If you are a customer with a similar need for providing secure console access in NAT environment that challenges the existing architecture, please raise your hand with your Red Hat account team and let them know it’s a priority for you also.

I’m very encouraged by the dialogue we have had both with ManageIQ development and Red Hat, and we are eagerly looking forward to the next step. Thanks to all involved, and good luck with your efforts on this issue.


#8

Not a fantastic work around, but having vCenter accessible by FQDN ( same name for internal and external ) over the net via HTTPs, means we can launch VMRC consoles from the also publicly accessible ManageIQ.

Again you still have the whole NPAPI issue with chrome, but as an interim fix and most of all avoiding the VNC re-config on every VM seemed a good middle ground.

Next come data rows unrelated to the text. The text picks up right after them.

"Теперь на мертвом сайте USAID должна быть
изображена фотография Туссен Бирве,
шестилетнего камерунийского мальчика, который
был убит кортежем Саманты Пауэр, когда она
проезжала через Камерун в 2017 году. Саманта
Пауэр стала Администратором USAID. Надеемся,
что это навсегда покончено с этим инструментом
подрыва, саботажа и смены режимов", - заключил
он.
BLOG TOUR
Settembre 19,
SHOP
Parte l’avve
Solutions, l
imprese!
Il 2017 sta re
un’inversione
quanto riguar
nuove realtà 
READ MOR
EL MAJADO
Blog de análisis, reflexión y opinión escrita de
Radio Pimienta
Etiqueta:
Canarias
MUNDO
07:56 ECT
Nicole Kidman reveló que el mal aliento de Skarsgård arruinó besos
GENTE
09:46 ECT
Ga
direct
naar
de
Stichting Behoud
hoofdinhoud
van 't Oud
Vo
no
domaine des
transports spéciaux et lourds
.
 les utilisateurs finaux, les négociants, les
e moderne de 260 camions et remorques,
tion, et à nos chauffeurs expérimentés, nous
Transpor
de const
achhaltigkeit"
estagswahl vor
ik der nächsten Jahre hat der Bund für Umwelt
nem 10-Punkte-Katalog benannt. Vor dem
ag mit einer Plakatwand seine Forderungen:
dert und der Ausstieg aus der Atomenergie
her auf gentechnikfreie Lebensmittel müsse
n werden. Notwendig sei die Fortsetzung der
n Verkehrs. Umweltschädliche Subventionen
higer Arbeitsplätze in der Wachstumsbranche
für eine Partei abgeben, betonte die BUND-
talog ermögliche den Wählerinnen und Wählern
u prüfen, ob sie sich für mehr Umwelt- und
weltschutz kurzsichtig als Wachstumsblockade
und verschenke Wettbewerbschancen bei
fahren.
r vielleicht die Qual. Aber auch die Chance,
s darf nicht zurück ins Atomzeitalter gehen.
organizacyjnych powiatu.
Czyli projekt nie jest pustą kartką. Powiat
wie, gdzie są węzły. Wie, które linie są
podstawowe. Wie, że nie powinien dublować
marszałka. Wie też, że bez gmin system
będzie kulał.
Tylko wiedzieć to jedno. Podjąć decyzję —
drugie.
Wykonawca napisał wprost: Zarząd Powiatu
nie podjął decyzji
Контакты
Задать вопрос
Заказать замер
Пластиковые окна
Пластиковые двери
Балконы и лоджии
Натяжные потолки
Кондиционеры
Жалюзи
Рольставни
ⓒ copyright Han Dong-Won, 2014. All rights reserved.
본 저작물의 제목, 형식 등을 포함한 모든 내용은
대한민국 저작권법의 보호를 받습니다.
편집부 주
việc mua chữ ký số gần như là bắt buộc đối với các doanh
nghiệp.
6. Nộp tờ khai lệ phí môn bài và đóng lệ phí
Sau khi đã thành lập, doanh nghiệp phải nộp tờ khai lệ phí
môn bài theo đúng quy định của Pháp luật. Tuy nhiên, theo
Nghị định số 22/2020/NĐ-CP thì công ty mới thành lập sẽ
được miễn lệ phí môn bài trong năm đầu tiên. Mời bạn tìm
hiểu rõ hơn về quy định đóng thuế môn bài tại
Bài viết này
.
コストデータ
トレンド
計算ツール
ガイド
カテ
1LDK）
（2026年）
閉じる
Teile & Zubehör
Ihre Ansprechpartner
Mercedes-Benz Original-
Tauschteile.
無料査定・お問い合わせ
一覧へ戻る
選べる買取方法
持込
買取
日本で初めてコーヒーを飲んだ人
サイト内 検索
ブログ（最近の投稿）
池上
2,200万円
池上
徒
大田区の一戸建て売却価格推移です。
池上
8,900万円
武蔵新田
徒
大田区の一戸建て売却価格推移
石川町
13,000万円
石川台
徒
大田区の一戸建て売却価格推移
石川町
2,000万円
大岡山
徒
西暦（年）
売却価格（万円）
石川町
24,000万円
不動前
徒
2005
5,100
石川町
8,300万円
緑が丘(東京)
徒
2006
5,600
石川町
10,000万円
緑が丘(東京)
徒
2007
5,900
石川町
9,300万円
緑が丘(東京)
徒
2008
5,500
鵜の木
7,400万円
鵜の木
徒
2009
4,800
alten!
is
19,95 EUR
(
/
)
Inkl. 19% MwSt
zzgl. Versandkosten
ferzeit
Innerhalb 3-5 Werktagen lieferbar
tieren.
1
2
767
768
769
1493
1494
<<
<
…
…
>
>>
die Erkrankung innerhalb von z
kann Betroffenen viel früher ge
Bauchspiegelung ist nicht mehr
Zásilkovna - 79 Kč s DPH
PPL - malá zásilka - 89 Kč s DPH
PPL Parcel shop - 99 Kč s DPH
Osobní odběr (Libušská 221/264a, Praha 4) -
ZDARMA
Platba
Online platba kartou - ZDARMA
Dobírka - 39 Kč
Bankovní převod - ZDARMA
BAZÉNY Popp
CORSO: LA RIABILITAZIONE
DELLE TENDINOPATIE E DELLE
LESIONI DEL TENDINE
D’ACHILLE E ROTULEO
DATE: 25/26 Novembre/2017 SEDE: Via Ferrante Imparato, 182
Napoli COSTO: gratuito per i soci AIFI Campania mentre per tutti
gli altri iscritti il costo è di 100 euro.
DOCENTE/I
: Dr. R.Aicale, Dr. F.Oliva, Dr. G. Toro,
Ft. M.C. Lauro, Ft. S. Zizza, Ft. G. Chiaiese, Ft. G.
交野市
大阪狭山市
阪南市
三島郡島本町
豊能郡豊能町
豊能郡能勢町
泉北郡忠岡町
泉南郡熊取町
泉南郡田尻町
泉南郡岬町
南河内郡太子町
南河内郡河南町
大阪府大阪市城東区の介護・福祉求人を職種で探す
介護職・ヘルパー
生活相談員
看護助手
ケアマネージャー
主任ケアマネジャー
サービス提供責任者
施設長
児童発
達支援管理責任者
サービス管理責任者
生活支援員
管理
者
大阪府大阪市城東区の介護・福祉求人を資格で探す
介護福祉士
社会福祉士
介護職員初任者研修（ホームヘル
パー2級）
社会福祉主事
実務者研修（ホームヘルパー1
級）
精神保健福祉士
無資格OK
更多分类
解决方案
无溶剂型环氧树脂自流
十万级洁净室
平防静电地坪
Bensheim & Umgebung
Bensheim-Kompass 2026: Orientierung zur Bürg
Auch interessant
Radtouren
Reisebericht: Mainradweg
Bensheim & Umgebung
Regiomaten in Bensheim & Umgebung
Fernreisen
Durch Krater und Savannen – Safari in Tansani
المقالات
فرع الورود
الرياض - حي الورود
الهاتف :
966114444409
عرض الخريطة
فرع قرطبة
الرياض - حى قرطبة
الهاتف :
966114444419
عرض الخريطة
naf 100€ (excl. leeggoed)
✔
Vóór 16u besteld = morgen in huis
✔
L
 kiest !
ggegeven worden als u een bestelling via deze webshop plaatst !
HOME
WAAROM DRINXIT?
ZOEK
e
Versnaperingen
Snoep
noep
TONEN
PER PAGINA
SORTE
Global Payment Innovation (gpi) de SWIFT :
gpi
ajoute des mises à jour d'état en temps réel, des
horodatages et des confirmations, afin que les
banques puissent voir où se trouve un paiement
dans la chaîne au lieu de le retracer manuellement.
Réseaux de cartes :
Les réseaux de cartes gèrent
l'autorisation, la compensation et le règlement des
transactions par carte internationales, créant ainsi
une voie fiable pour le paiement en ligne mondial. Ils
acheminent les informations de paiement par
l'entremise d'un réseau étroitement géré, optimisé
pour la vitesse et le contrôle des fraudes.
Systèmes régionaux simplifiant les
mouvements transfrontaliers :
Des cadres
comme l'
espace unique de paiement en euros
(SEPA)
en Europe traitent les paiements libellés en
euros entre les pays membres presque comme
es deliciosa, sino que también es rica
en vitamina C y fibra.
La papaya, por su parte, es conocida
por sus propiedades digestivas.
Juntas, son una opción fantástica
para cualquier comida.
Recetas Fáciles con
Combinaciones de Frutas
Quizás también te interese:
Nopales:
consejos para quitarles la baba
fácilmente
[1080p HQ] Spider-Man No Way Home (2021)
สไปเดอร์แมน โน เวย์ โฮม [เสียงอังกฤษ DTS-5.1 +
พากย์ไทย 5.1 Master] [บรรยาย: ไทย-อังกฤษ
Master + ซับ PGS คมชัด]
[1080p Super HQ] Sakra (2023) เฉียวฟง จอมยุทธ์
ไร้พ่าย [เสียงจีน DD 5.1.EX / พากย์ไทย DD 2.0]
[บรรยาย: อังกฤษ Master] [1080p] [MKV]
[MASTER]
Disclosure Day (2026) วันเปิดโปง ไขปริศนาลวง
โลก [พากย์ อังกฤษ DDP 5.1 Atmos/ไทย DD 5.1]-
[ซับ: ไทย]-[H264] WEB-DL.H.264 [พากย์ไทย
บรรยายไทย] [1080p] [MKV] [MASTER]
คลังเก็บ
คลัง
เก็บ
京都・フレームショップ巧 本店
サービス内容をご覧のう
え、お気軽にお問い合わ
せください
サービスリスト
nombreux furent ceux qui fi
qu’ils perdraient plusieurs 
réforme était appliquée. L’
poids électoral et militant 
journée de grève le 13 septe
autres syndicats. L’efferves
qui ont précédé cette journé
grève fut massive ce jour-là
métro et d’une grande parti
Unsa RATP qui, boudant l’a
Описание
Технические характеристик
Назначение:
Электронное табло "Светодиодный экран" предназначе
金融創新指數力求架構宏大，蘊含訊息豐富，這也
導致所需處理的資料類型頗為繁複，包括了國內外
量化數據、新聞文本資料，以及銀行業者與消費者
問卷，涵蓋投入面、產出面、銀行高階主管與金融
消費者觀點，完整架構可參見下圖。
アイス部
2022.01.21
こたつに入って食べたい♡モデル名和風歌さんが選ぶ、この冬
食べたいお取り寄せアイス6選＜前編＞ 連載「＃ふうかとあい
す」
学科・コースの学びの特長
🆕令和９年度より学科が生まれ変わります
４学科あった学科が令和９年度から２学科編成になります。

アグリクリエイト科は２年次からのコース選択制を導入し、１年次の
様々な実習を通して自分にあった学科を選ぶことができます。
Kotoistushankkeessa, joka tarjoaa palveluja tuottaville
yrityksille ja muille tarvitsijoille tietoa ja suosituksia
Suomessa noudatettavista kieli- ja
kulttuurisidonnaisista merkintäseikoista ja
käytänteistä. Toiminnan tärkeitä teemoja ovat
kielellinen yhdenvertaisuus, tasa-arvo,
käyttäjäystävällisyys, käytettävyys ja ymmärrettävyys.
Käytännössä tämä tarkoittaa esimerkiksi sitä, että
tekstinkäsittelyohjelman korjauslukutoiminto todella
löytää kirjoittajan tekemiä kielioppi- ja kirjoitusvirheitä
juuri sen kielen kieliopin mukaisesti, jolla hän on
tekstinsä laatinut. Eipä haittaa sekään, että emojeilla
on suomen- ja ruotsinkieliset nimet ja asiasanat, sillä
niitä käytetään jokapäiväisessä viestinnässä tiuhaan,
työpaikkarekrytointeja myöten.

Clients do need to install the VMRC plugin, but we only have a handful that really needed console access.


#9

Hi Cloudmonkey

Yes indeed.

Unfortunately, it’s not suitable for our customer base, which is extremely risk averse with regard to infrastructure access from the public internet.


#10

This is going to be very important for us as well. I created a case pointing back to this discussion as an RFE and throwing our hats into the ring. I’ll also bring it up with our sales team and CF Product Management.